UJI EFEKTIVITAS LARVASIDA EKSTRAK DAUN BINAHONG (ANREDERA CORDIFOLIA (TEN.) STEENIS) TERHADAP LARVA AEDES AEGYPTI INSTAR III
ABSTRACT: Bahaya penggunaan
insektisida sintetik dalam upaya pengendalian vektor DBD dapat diminimalisir
dengan menggunakan insektisida alami. Penelitian ini bertujuan untuk mengetahui
efektivitas larvasida ekstrak daun binahong (Anredera cordifolia (Ten.)
Steenis) terhadap larva Aedes aegypti instar III. Penelitian dilakukan di
Laboratorium Parasitologi dan Laboratorium Kimia Organik UNILA pada bulan
November sampai dengan Desember 2013. Penelitian menggunakan metode rancangan
acak lengkap. Total sampel 600 larva uji yang terdiri dari 6 kelompok perlakuan
(konsentrasi 0%, 0,25%, 0,5%, 0,75%, 1% dan abate 1% sebagai kontrol positif).
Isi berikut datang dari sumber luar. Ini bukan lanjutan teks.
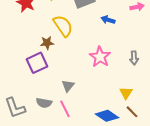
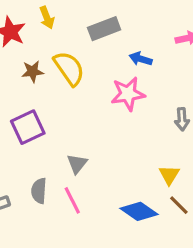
brown star: (47, 43) -> (33, 72), moved
pink star: (100, 57) -> (128, 94), moved, turned 30
gray semicircle: (44, 103) -> (39, 191), turned 84

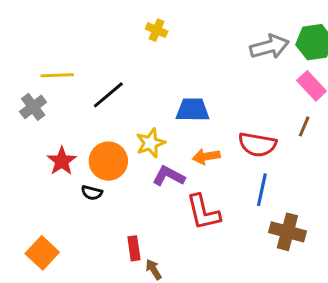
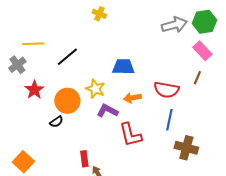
yellow star: (151, 143) -> (95, 89), turned -30
red star: (62, 161) -> (34, 90), moved
black semicircle: (92, 193) -> (56, 122), turned -48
Setiap kelompok berisi 25 larva dan 4 kali pengulangan. Larva uji diamati
selama 4320 menit kemudian dilakukan uji analisis. Uji yang digunakan adalah
uji Kruskal- wallis (p < 0,05), uji Post-hoc Man Whitney (p < 0,05) dan
uji Probit untuk mencari nilai LC50 dan LT50. Didapatkan rata-rata kematian
larva pada tiap perlakuan yang diberi ekstrak daun binahong berjumlah dibawah
50%. Nilai LC50 dan LT50 pada penelitian ini tidak dapat ditentukan karena
melebihi nilai standar yang ditetapkan oleh WHO. Hasil tersebut menunjukkan
bahwa ekstrak daun binahong kurang memiliki efektivitas larvasida terhadap
larva Aedes aegypti instar III dibanding abate.